4

This is in relation to my post here but taken in a completely different direction Charset detection in PHP

essentially, i'm looking to reduce the memory that many huge arrays cause.

These arrays are just full of integers but seeing as PHP uses 32bit and 64 bit integers internally (depending which version you have compiled for your CPU type), it eats the memory.

is there a way to cheat PHP into using 8bit or 16bit integers?

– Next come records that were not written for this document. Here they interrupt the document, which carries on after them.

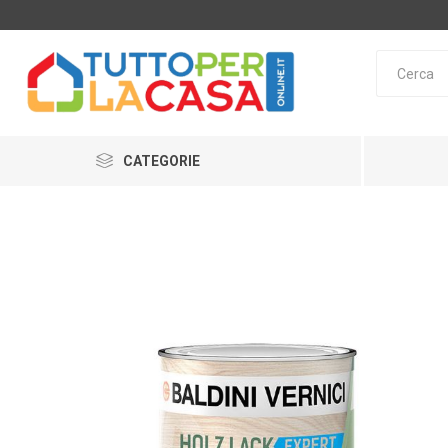
CATEGORIE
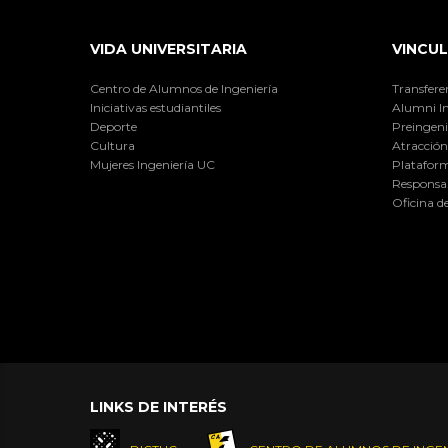
VIDA UNIVERSITARIA
VINCUL
Centro de Alumnos de Ingeniería
Transfere
Iniciativas estudiantiles
Alumni I
Deporte
Preingeni
Cultura
Atracción 
Mujeres Ingeniería UC
Plataform
Responsab
Oficina d
LINKS DE INTERÉS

I've thought about using pack(); to accomplish this so I can have an array of packed binary values and just unpack them as I need them (yes I know this would make it slower but is much faster than the alternative of loading and then running through each array individually as you can stream the text through so they all need to be in memory at the same time to keep speed up)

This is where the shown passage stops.